** WHAT THE EXERCISE ASKS **
Copy each line below that has "Save".
(DATA TO EXAMINE begins)
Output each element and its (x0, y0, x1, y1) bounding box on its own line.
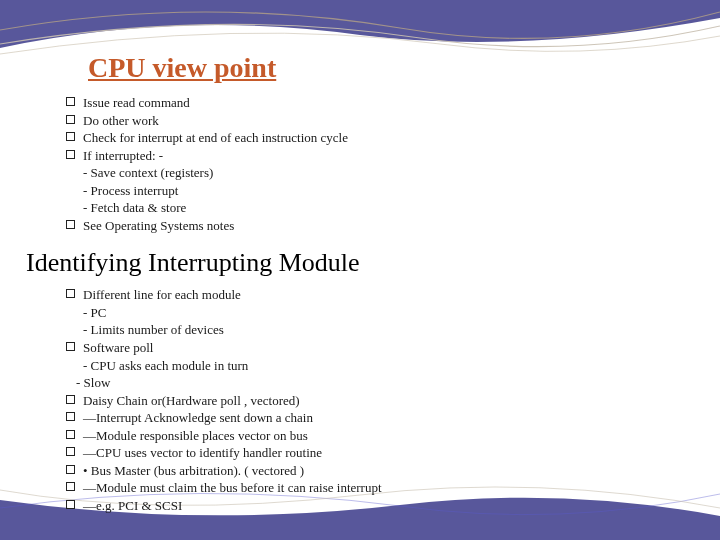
list-item-text: —Module responsible places vector on bus (83, 427, 308, 445)
list-item-text: - PC (83, 304, 106, 322)
list-item: Do other work (66, 112, 680, 130)
list-item-text: If interrupted: - (83, 147, 163, 165)
list-item: —e.g. PCI & SCSI (66, 497, 680, 515)
list-item-text: —Interrupt Acknowledge sent down a chain (83, 409, 313, 427)
list-item: - Save context (registers) (66, 164, 680, 182)
list-item-text: —Module must claim the bus before it can… (83, 479, 382, 497)
list-item: Software poll (66, 339, 680, 357)
list-item: Daisy Chain or(Hardware poll , vectored) (66, 392, 680, 410)
list-item: - PC (66, 304, 680, 322)
checkbox-icon (66, 447, 75, 456)
slide-content: CPU view point Issue read command Do oth… (0, 0, 720, 534)
list-item-text: - Save context (registers) (83, 164, 213, 182)
list-item-text: - Fetch data & store (83, 199, 186, 217)
list-item: - Limits number of devices (66, 321, 680, 339)
list-item: - CPU asks each module in turn (66, 357, 680, 375)
checkbox-icon (66, 97, 75, 106)
heading-identifying-module: Identifying Interrupting Module (26, 248, 680, 278)
checkbox-icon (66, 220, 75, 229)
list-item-text: Issue read command (83, 94, 190, 112)
list-item: See Operating Systems notes (66, 217, 680, 235)
list-item-text: See Operating Systems notes (83, 217, 234, 235)
checkbox-icon (66, 430, 75, 439)
list-item: Issue read command (66, 94, 680, 112)
list-item: Different line for each module (66, 286, 680, 304)
list-item: - Process interrupt (66, 182, 680, 200)
list-item-text: —CPU uses vector to identify handler rou… (83, 444, 322, 462)
checkbox-icon (66, 412, 75, 421)
list-item-text: - Slow (76, 374, 110, 392)
list-item-text: Different line for each module (83, 286, 241, 304)
list-item: —Module must claim the bus before it can… (66, 479, 680, 497)
checkbox-icon (66, 132, 75, 141)
list-item: Check for interrupt at end of each instr… (66, 129, 680, 147)
list-item: - Slow (66, 374, 680, 392)
list-item-text: Software poll (83, 339, 153, 357)
list-item: - Fetch data & store (66, 199, 680, 217)
list-item: —Module responsible places vector on bus (66, 427, 680, 445)
checkbox-icon (66, 342, 75, 351)
list-item-text: - CPU asks each module in turn (83, 357, 248, 375)
list-item: • Bus Master (bus arbitration). ( vector… (66, 462, 680, 480)
section-identifying-list: Different line for each module- PC- Limi… (66, 286, 680, 514)
section-cpu-view-list: Issue read command Do other work Check f… (66, 94, 680, 234)
checkbox-icon (66, 395, 75, 404)
list-item-text: Do other work (83, 112, 159, 130)
checkbox-icon (66, 482, 75, 491)
heading-cpu-view-point: CPU view point (88, 52, 680, 84)
list-item-text: • Bus Master (bus arbitration). ( vector… (83, 462, 304, 480)
list-item-text: - Process interrupt (83, 182, 178, 200)
list-item-text: —e.g. PCI & SCSI (83, 497, 182, 515)
checkbox-icon (66, 289, 75, 298)
list-item-text: Daisy Chain or(Hardware poll , vectored) (83, 392, 300, 410)
checkbox-icon (66, 115, 75, 124)
checkbox-icon (66, 465, 75, 474)
list-item-text: Check for interrupt at end of each instr… (83, 129, 348, 147)
list-item-text: - Limits number of devices (83, 321, 224, 339)
list-item: If interrupted: - (66, 147, 680, 165)
checkbox-icon (66, 150, 75, 159)
list-item: —CPU uses vector to identify handler rou… (66, 444, 680, 462)
list-item: —Interrupt Acknowledge sent down a chain (66, 409, 680, 427)
checkbox-icon (66, 500, 75, 509)
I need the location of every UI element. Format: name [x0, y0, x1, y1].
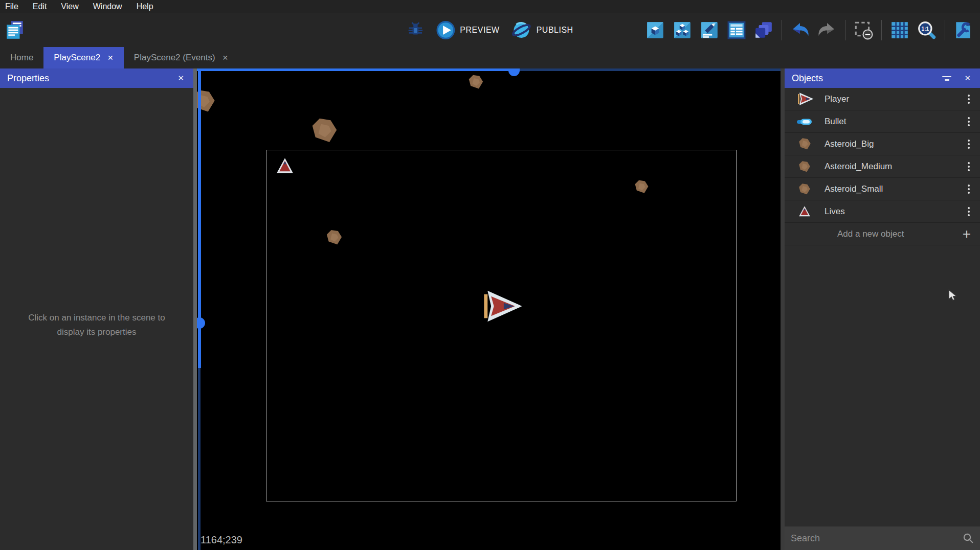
zoom-badge-text: 1:1 — [922, 26, 929, 32]
zoom-one-to-one-button[interactable]: 1:1 — [915, 17, 939, 43]
tab-bar: Home PlayScene2 ✕ PlayScene2 (Events) ✕ — [0, 47, 980, 68]
toolbar-separator — [845, 20, 845, 40]
object-row-bullet[interactable]: Bullet — [785, 110, 980, 133]
selection-edge-left-far[interactable] — [198, 368, 201, 550]
object-name: Player — [825, 94, 957, 104]
kebab-menu-icon — [968, 98, 970, 100]
cursor-coordinates: 1164;239 — [201, 534, 242, 546]
objects-panel-icon — [645, 20, 665, 40]
menu-view[interactable]: View — [61, 2, 78, 11]
preview-label: PREVIEW — [460, 26, 499, 35]
menu-help[interactable]: Help — [137, 2, 153, 11]
selection-edge-top-far[interactable] — [520, 68, 785, 71]
scene-properties-button[interactable] — [951, 17, 975, 43]
kebab-menu-icon — [968, 166, 970, 168]
tab-playscene2-label: PlayScene2 — [54, 53, 100, 63]
objects-panel: Objects ✕ Player Bullet Asteroid_Big — [785, 68, 980, 550]
toggle-object-groups-button[interactable] — [671, 17, 694, 43]
undo-button[interactable] — [788, 17, 812, 43]
object-menu-button[interactable] — [957, 155, 980, 178]
objects-panel-header: Objects ✕ — [785, 68, 980, 88]
object-menu-button[interactable] — [957, 133, 980, 155]
lives-instance[interactable] — [275, 156, 295, 176]
objects-close-icon[interactable]: ✕ — [962, 73, 973, 84]
project-manager-button[interactable] — [3, 17, 27, 43]
tab-playscene2-events[interactable]: PlayScene2 (Events) ✕ — [124, 47, 238, 68]
object-row-asteroid-medium[interactable]: Asteroid_Medium — [785, 155, 980, 178]
bug-icon — [406, 21, 425, 39]
objects-panel-empty-area — [785, 245, 980, 526]
player-instance[interactable] — [478, 289, 523, 324]
menu-edit[interactable]: Edit — [33, 2, 47, 11]
add-object-button[interactable]: Add a new object + — [785, 223, 980, 245]
menu-window[interactable]: Window — [93, 2, 122, 11]
asteroid-instance[interactable] — [325, 228, 343, 246]
toggle-objects-panel-button[interactable] — [643, 17, 667, 43]
toolbar-separator — [881, 20, 882, 40]
wrench-icon — [953, 20, 973, 40]
search-icon — [963, 533, 974, 544]
properties-panel-header: Properties ✕ — [0, 68, 193, 88]
properties-close-icon[interactable]: ✕ — [175, 73, 186, 84]
asteroid-icon — [785, 182, 825, 196]
publish-label: PUBLISH — [537, 26, 573, 35]
toggle-layers-button[interactable] — [752, 17, 775, 43]
asteroid-icon — [785, 137, 825, 151]
toggle-properties-panel-button[interactable] — [698, 17, 721, 43]
tab-close-icon[interactable]: ✕ — [107, 54, 114, 62]
object-row-lives[interactable]: Lives — [785, 200, 980, 223]
kebab-menu-icon — [968, 188, 970, 190]
toggle-instances-list-button[interactable] — [725, 17, 748, 43]
object-menu-button[interactable] — [957, 88, 980, 110]
add-object-label: Add a new object — [785, 229, 953, 239]
tab-close-icon[interactable]: ✕ — [222, 54, 229, 62]
tab-playscene2[interactable]: PlayScene2 ✕ — [43, 47, 123, 68]
object-name: Lives — [825, 207, 957, 217]
toolbar-separator — [945, 20, 945, 40]
preview-play-icon — [435, 20, 456, 40]
redo-icon — [817, 20, 837, 40]
lives-ship-icon — [785, 205, 825, 218]
preview-button[interactable]: PREVIEW — [432, 18, 502, 42]
deselect-all-button[interactable] — [852, 17, 875, 43]
object-row-player[interactable]: Player — [785, 88, 980, 110]
object-row-asteroid-big[interactable]: Asteroid_Big — [785, 133, 980, 155]
objects-panel-title: Objects — [792, 73, 942, 84]
object-row-asteroid-small[interactable]: Asteroid_Small — [785, 178, 980, 200]
object-menu-button[interactable] — [957, 200, 980, 223]
object-menu-button[interactable] — [957, 178, 980, 200]
menu-file[interactable]: File — [5, 2, 18, 11]
tab-home[interactable]: Home — [0, 47, 43, 68]
selection-handle-top[interactable] — [508, 70, 520, 76]
canvas-scrollbar[interactable] — [781, 68, 785, 550]
instances-list-icon — [727, 20, 746, 40]
deselect-icon — [854, 20, 873, 40]
object-name: Asteroid_Medium — [825, 162, 957, 172]
properties-panel-title: Properties — [7, 73, 175, 84]
game-window-frame — [266, 150, 737, 501]
kebab-menu-icon — [968, 211, 970, 213]
selection-edge-top[interactable] — [197, 68, 520, 71]
object-name: Asteroid_Big — [825, 139, 957, 149]
filter-icon[interactable] — [942, 76, 952, 81]
scene-editor-canvas[interactable]: 1164;239 — [193, 68, 785, 550]
debugger-button[interactable] — [404, 17, 427, 43]
toolbar-separator — [782, 20, 782, 40]
panel-resize-handle[interactable] — [193, 68, 197, 550]
objects-search-input[interactable] — [791, 533, 963, 544]
object-menu-button[interactable] — [957, 110, 980, 133]
redo-button[interactable] — [815, 17, 839, 43]
toggle-grid-button[interactable] — [888, 17, 911, 43]
object-name: Bullet — [825, 117, 957, 127]
asteroid-instance[interactable] — [310, 116, 339, 145]
objects-search-bar — [785, 526, 980, 550]
kebab-menu-icon — [968, 121, 970, 123]
properties-panel: Properties ✕ Click on an instance in the… — [0, 68, 193, 550]
tab-home-label: Home — [10, 53, 33, 63]
layers-icon — [754, 20, 773, 40]
object-groups-icon — [673, 20, 692, 40]
publish-button[interactable]: PUBLISH — [508, 17, 576, 43]
asteroid-instance[interactable] — [467, 74, 484, 90]
asteroid-instance[interactable] — [634, 179, 650, 195]
main-toolbar: PREVIEW PUBLISH — [0, 13, 980, 47]
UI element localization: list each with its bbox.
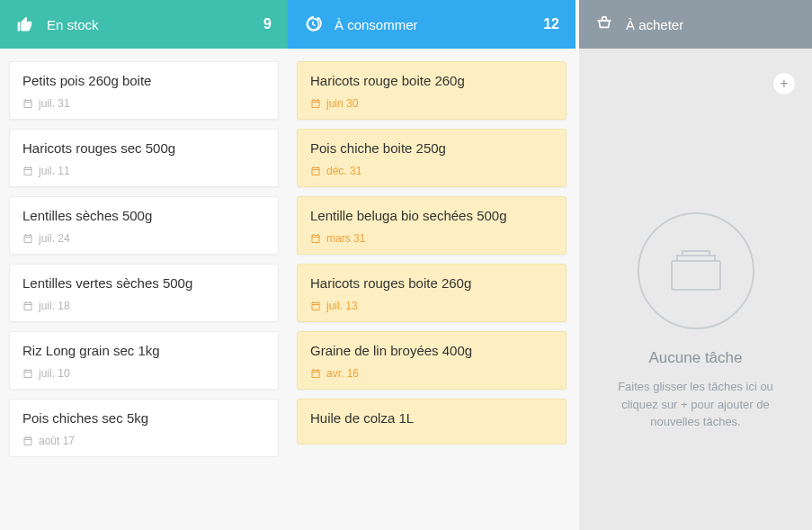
task-date: juil. 18: [22, 300, 265, 312]
consume-card-list: Haricots rouge boite 260gjuin 30Pois chi…: [295, 61, 568, 445]
task-card[interactable]: Huile de colza 1L: [297, 399, 567, 445]
task-card[interactable]: Pois chiches sec 5kgaoût 17: [9, 399, 279, 457]
task-card[interactable]: Lentilles sèches 500gjuil. 24: [9, 196, 279, 255]
task-card[interactable]: Haricots rouges sec 500gjuil. 11: [9, 129, 279, 187]
task-date: juil. 24: [22, 232, 265, 245]
task-title: Lentilles sèches 500g: [22, 208, 265, 223]
empty-state-subtitle: Faites glisser les tâches ici ou cliquez…: [611, 378, 780, 431]
stock-card-list: Petits pois 260g boitejuil. 31Haricots r…: [7, 61, 281, 457]
column-consume-header[interactable]: À consommer 12: [288, 0, 576, 49]
task-date-text: juil. 10: [39, 367, 70, 380]
task-date: juil. 10: [22, 367, 265, 380]
column-stock-count: 9: [263, 16, 272, 32]
task-date-text: juin 30: [326, 97, 358, 110]
task-title: Petits pois 260g boite: [22, 73, 265, 88]
empty-state: Aucune tâche Faites glisser les tâches i…: [586, 212, 805, 431]
task-date-text: juil. 18: [39, 300, 70, 312]
kanban-board: En stock 9 Petits pois 260g boitejuil. 3…: [0, 0, 812, 530]
task-date: mars 31: [310, 232, 553, 245]
task-date: août 17: [22, 435, 265, 447]
task-title: Haricots rouges boite 260g: [310, 275, 553, 291]
column-buy-title: À acheter: [626, 17, 683, 32]
task-date: juin 30: [310, 97, 553, 110]
column-stock: En stock 9 Petits pois 260g boitejuil. 3…: [0, 0, 288, 530]
task-title: Lentille beluga bio sechées 500g: [310, 208, 553, 223]
task-date-text: mars 31: [326, 232, 365, 245]
column-consume: À consommer 12 Haricots rouge boite 260g…: [288, 0, 576, 530]
task-title: Pois chiche boite 250g: [310, 140, 553, 156]
task-title: Pois chiches sec 5kg: [22, 410, 265, 426]
empty-state-icon: [638, 212, 754, 329]
add-task-button[interactable]: +: [772, 72, 796, 95]
column-stock-title: En stock: [47, 17, 99, 32]
task-card[interactable]: Graine de lin broyées 400gavr. 16: [297, 331, 567, 390]
task-card[interactable]: Lentilles vertes sèches 500gjuil. 18: [9, 264, 279, 322]
task-date: juil. 13: [310, 300, 553, 312]
column-consume-count: 12: [543, 16, 559, 32]
task-date-text: avr. 16: [326, 367, 359, 380]
task-card[interactable]: Haricots rouge boite 260gjuin 30: [297, 61, 567, 120]
svg-rect-1: [672, 261, 720, 290]
task-card[interactable]: Riz Long grain sec 1kgjuil. 10: [9, 331, 279, 390]
task-title: Riz Long grain sec 1kg: [22, 343, 265, 358]
task-title: Huile de colza 1L: [310, 410, 553, 426]
task-date-text: juil. 11: [39, 165, 70, 177]
task-date-text: juil. 24: [39, 232, 70, 245]
task-date: déc. 31: [310, 165, 553, 177]
task-title: Lentilles vertes sèches 500g: [22, 275, 265, 291]
task-date-text: juil. 13: [326, 300, 358, 312]
column-stock-header[interactable]: En stock 9: [0, 0, 288, 49]
task-title: Graine de lin broyées 400g: [310, 343, 553, 358]
thumbs-up-icon: [16, 15, 34, 33]
column-consume-title: À consommer: [335, 17, 418, 32]
task-card[interactable]: Lentille beluga bio sechées 500gmars 31: [297, 196, 567, 255]
column-buy: À acheter + Aucune tâche Faites glisser …: [579, 0, 812, 530]
clock-refresh-icon: [304, 15, 322, 33]
task-title: Haricots rouge boite 260g: [310, 73, 553, 88]
task-card[interactable]: Petits pois 260g boitejuil. 31: [9, 61, 279, 120]
task-date-text: juil. 31: [39, 97, 70, 110]
task-title: Haricots rouges sec 500g: [22, 140, 265, 156]
task-date-text: août 17: [39, 435, 75, 447]
empty-state-title: Aucune tâche: [649, 349, 743, 367]
task-card[interactable]: Haricots rouges boite 260gjuil. 13: [297, 264, 567, 322]
task-date: avr. 16: [310, 367, 553, 380]
task-date: juil. 31: [22, 97, 265, 110]
cart-icon: [595, 15, 613, 33]
task-card[interactable]: Pois chiche boite 250gdéc. 31: [297, 129, 567, 187]
task-date-text: déc. 31: [326, 165, 361, 177]
task-date: juil. 11: [22, 165, 265, 177]
column-buy-header[interactable]: À acheter: [579, 0, 812, 49]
(DATA TO EXAMINE ends)
** RESULT BELOW **
list-item: - Save context (registers) (66, 164, 680, 182)
list-item-text: - Save context (registers) (83, 164, 213, 182)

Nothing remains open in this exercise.